I defined the following function:

$g(x)=f(2x^{2}-1)-2xf(x)$

Now:
$f(1)=-2f(-1)$
$f(1)=2f(1)$

Therefore:
$f(1)=-f(-1)$

Now:
There is $c \in [-1,1]$ so that: $f(2c^{2}-1)=2cf(c)
$

Hence:

$g(-1)g(1)<0$

or:

$f(-1)f(1)>0$, therefor $f$ have no zeros...

But:
$f:[-1,1] \to [-1,1]
$

so $f$ has a point $e \in [-1,1]$ which $f(e)=e$

And I stuck here...

Edit: (maybe therefor f(-1)f(1)=0 ==> f(1)=0=f(-1), and because the function is continuous f(x)=0 for every x in [-1,1])

4. Originally Posted by Also sprach Zarathustra
My attempt...

I defined the following function:

$g(x)=f(2x^{2}-1)-2xf(x)$...
Surely this is just the zero function, by definition!

Now, note that actually $im(f) \subseteq [-\frac{1}{2}, \frac{1}{2}]$ (why?).

Next, you should notice that $f(x) = \sqrt{2(x+1)}f(\sqrt{\frac{x+1}{2}})$ and $\sqrt{\frac{x+1}{2}} \in [-\frac{1}{2}, \frac{1}{2}]$. So, if you can prove the result for $f$ restricted to this interval then you are done. So, define,

$g:[-\frac{1}{2}, \frac{1}{2}] \rightarrow [-\frac{1}{2}, \frac{1}{2}]$

to be the restriction of $f$ to $[-\frac{1}{2}, \frac{1}{2}]$ ( $g(x) = f(x)$ for $x \in [-\frac{1}{2}, \frac{1}{2}]$).

Now, this function is continuous and defined over a closed interval, thus it must reach a minimum value.

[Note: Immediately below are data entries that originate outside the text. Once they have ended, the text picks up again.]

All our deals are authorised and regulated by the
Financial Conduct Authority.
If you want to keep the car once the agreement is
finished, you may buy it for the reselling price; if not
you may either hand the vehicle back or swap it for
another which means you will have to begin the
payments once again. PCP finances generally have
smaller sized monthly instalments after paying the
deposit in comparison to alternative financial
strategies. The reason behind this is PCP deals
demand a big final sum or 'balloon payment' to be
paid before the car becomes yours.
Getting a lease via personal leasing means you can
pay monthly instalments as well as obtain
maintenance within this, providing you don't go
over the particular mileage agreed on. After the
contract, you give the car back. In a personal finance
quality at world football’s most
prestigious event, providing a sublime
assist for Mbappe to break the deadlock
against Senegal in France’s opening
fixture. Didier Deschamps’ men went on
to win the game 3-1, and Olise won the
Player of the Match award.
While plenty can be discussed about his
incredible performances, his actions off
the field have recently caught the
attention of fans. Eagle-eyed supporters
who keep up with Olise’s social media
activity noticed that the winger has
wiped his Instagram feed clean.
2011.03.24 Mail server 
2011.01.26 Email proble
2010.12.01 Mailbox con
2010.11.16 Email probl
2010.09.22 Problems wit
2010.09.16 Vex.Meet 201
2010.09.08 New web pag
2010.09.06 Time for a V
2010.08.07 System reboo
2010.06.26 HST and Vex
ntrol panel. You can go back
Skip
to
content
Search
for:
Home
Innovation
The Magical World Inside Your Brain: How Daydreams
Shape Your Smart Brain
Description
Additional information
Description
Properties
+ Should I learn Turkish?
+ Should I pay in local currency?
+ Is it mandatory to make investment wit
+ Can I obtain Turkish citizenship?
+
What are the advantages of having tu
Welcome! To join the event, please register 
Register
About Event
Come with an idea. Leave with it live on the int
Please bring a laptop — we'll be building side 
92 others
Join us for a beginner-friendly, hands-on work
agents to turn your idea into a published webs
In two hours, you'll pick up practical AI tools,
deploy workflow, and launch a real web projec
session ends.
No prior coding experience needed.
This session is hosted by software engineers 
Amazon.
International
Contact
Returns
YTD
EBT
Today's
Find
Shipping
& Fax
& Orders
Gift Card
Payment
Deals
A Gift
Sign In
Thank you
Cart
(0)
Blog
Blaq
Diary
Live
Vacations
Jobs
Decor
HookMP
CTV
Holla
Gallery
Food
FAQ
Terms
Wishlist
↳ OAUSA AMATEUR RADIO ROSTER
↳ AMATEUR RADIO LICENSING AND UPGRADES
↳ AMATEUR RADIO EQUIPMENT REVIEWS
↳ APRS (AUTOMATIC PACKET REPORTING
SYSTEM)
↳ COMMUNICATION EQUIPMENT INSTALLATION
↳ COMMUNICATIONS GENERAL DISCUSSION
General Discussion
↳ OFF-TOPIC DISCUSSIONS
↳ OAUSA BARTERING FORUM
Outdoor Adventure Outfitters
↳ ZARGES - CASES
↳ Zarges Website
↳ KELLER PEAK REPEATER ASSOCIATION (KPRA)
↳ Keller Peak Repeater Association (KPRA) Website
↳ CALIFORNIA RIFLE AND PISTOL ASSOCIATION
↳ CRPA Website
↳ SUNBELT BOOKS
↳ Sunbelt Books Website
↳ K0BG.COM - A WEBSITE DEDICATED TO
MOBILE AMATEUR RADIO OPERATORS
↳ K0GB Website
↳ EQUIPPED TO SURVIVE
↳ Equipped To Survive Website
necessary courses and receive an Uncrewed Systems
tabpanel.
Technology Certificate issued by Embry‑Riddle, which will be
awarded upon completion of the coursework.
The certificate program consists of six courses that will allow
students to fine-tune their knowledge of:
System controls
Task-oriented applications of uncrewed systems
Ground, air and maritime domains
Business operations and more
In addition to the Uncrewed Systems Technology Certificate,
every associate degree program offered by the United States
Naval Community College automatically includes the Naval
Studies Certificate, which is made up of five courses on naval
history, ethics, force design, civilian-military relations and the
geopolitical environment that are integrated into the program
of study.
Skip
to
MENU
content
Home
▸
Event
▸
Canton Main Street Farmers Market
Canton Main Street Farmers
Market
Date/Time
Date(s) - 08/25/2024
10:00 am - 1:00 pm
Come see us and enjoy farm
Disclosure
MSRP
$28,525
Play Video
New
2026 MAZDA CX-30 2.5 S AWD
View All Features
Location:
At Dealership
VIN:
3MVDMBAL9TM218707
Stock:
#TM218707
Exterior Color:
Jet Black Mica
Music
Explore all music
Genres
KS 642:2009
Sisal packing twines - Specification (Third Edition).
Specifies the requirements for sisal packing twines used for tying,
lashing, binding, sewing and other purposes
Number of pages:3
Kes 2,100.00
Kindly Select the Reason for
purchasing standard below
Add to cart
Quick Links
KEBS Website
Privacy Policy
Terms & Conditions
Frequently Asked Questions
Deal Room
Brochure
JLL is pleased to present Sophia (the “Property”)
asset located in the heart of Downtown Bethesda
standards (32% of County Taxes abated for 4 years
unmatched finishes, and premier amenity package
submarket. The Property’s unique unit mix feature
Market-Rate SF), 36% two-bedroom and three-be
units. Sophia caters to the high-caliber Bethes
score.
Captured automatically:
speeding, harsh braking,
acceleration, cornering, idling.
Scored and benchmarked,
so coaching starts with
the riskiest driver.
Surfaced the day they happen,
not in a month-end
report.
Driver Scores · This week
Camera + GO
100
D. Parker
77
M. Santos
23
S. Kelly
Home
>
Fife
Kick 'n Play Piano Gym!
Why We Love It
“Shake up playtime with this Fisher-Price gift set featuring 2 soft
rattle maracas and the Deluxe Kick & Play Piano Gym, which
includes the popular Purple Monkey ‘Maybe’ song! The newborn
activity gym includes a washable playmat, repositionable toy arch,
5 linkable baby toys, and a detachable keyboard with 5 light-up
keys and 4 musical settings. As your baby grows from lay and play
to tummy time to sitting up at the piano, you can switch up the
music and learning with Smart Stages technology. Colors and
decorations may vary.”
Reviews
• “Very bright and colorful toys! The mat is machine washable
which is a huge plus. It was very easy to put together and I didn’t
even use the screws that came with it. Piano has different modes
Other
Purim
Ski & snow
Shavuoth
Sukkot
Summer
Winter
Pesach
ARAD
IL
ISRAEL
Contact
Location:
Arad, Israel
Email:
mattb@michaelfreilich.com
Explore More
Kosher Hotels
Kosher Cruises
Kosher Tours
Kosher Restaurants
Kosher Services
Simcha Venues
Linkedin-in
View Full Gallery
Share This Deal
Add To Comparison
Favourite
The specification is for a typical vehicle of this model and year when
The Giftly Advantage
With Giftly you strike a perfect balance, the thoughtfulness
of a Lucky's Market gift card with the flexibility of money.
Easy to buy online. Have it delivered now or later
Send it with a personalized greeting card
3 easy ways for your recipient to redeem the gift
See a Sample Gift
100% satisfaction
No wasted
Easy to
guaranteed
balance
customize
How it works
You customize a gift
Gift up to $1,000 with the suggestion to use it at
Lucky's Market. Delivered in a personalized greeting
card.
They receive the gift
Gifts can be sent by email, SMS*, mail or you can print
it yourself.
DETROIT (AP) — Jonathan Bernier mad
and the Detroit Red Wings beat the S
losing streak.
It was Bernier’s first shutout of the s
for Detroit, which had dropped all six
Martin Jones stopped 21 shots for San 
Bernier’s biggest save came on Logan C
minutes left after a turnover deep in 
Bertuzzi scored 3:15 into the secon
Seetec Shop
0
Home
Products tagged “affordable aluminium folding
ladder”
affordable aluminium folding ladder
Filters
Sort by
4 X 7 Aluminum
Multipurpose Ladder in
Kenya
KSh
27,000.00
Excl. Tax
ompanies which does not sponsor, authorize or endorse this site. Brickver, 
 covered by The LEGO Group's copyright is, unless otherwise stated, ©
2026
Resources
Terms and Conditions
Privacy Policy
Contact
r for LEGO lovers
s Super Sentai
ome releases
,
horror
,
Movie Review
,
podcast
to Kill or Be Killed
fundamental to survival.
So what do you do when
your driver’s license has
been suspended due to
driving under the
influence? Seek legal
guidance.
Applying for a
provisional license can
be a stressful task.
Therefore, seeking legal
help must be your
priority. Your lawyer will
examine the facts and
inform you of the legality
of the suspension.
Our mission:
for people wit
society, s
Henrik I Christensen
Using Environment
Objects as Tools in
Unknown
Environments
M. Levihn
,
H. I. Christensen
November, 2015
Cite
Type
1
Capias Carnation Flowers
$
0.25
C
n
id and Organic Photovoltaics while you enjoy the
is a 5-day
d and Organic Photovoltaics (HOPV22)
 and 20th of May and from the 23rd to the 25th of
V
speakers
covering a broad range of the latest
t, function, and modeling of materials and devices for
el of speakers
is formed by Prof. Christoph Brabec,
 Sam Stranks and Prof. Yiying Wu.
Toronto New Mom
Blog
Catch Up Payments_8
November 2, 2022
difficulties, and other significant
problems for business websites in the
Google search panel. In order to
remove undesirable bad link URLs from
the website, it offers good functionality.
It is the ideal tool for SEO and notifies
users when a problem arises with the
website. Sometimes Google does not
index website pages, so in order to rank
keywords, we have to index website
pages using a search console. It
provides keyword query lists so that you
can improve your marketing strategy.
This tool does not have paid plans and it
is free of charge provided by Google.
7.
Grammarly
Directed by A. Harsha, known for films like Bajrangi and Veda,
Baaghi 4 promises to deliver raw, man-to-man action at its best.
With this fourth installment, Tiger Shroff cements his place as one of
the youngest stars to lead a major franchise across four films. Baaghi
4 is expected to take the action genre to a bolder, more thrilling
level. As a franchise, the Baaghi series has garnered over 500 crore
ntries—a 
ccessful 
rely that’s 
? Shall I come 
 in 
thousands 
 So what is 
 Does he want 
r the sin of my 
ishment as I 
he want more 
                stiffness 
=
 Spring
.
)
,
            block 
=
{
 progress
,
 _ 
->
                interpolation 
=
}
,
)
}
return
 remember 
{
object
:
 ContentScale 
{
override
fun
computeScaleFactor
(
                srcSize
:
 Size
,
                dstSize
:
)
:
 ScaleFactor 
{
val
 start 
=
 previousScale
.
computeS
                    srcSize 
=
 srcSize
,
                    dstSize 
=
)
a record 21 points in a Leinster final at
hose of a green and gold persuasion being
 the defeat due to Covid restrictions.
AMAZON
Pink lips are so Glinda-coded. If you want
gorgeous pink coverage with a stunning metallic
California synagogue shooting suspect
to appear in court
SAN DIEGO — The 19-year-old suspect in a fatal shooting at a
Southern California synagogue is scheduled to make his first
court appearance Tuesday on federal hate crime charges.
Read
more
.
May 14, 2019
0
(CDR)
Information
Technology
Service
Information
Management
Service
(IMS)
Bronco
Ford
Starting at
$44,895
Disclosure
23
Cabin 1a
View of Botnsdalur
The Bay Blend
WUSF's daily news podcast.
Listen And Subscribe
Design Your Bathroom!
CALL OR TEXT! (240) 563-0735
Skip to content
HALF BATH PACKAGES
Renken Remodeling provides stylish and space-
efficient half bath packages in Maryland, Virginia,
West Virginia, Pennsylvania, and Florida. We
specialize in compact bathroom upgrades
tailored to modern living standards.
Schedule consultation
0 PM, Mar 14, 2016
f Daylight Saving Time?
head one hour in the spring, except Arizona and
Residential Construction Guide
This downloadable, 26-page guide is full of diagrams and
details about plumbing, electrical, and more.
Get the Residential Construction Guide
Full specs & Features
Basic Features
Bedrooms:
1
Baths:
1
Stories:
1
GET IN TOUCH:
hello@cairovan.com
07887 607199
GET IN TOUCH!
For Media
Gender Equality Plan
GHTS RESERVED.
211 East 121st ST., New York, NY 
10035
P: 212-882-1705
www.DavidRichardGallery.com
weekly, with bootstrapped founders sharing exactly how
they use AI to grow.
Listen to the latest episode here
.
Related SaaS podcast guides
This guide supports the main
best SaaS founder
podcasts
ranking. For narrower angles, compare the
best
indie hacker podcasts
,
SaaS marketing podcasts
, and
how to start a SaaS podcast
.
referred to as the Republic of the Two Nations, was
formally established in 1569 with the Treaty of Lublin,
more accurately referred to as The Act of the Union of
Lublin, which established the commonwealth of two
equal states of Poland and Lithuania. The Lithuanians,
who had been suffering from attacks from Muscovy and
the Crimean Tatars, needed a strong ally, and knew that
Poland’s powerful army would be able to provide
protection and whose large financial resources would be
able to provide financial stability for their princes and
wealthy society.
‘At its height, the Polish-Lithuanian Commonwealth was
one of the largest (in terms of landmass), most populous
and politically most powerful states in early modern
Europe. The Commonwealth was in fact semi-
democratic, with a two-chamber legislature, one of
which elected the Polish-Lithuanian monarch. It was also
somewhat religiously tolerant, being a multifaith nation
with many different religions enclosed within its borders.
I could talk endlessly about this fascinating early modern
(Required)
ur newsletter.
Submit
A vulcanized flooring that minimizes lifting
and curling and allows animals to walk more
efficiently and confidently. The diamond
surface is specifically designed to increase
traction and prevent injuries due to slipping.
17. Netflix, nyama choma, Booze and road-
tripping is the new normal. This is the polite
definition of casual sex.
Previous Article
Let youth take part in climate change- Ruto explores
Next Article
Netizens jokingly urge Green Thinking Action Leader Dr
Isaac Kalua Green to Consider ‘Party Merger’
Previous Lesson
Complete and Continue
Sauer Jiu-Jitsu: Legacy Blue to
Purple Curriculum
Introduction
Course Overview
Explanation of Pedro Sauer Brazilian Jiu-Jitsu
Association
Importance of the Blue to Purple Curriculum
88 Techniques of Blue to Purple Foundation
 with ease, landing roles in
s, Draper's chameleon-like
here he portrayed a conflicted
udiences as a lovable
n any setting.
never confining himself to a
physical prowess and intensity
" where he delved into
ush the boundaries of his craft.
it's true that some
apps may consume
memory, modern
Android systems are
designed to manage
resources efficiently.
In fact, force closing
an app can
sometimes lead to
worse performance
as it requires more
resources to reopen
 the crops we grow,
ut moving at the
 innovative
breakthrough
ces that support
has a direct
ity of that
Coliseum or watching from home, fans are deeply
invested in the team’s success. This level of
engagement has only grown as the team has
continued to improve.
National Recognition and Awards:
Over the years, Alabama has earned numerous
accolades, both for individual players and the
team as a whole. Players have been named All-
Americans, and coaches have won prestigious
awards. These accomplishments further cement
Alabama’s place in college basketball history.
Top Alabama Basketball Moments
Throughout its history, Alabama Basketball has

Let $x$ be such that $g(x) \leq g(c)$ for all $c \in [-\frac{1}{2}, \frac{1}{2}]$.

This now means that $\sqrt{2(x+1)} \in [1, \sqrt{3}]$, and so $g(x) = rg(y)$ where $y=\sqrt{\frac{x+1}{2}}$ and $r \geq 1$. As $g(y) \geq g(x)$ and multiplication by $r$ can only make it bigger we have that $g(x) = g(y)$ where $y \in [\frac{1}{2}, \sqrt{\frac{3}{4}}]$ and $r=1$. As $\sqrt{2(x+1)} = r=1$ this means that $x=-\frac{1}{2}$. Note that $g(-\frac{1}{2})= f(-\frac{1}{2}) = 0$.

Thus, it is now sufficient to prove that the maximum value of $g(x)=0$...which I can't seem to do...(proving the maximum value of $f(x)=0$ would also work as this would imply that the maximum value of $g(x)=0$.)

5. Solve $2x^2-1=x$ you get $x=-\dfrac{1}{2},1$

if you put $x=1$ you get

$f(1)=2f(1)$

It follows that $f\equiv 0$

Nice and simple.

6. Originally Posted by fobos3
Solve $2x^2-1=x$ you get $x=-\dfrac{1}{2},1$

if you put $x=1$ you get

$f(1)=2f(1)$

It follows that $f\equiv 0$

Nice and simple.
I believe it just follows that $f(1)=0$

7. Originally Posted by MattMan
I believe it just follows that $f(1)=0$
$\dfrac{d}{dx}\left(f(2x^2-1)\right)=2f(x)+2x\dfrac{df}{dx}$

$4x\dfrac{df}{dx}=2x\dfrac{df}{dx}+2f$

$2x\dfrac{df}{dx}=2f$

$\dfrac{1}{f}\dfrac{df}{dx}=\dfrac{1}{x}$

$\ln f=\ln x+C$

$f=Cx$

$0=C$ because $f(1)=0$

I don't know why I concluded f=0 from my earlier post. I blame hunger. Of course this is assuming f is differentiable

8. f is NOT differentiable!

9. Originally Posted by Also sprach Zarathustra
f is NOT differentiable!
We have $f(2x^2-1)=2xf(x)$

$u=2x^2-1$

$x=\sqrt{\dfrac{u+1}{2}}$

$f(u)=2\sqrt{\dfrac{u+1}{2}}f(\sqrt{\dfrac{u+1}{2}} )$

I define the operator $Df(u)=2\sqrt{\dfrac{u+1}{2}}f(\sqrt{\dfrac{u+1}{2} })=f(u)$

$D^\infty f(u)=2\sqrt[\infty]{\dfrac{u+1}{2}}f(\sqrt[\infty]{\dfrac{u+1}{2}})$

$f(u)=2f(1)=0=2xf(x)$ for $x\ne 0$

And if x=0 we put u=0 which yields $x=\sqrt{\dfrac{1}{2}}$ and f(0)=0

"I turn away with fright and horror from this lamentable evil of functions which do not have derivatives" Hermite

P.S.

If $x=-\sqrt{\dfrac{u+1}{2}}$ then $x=\sqrt{i\dfrac{u+1}{2}}$ which does not change the result.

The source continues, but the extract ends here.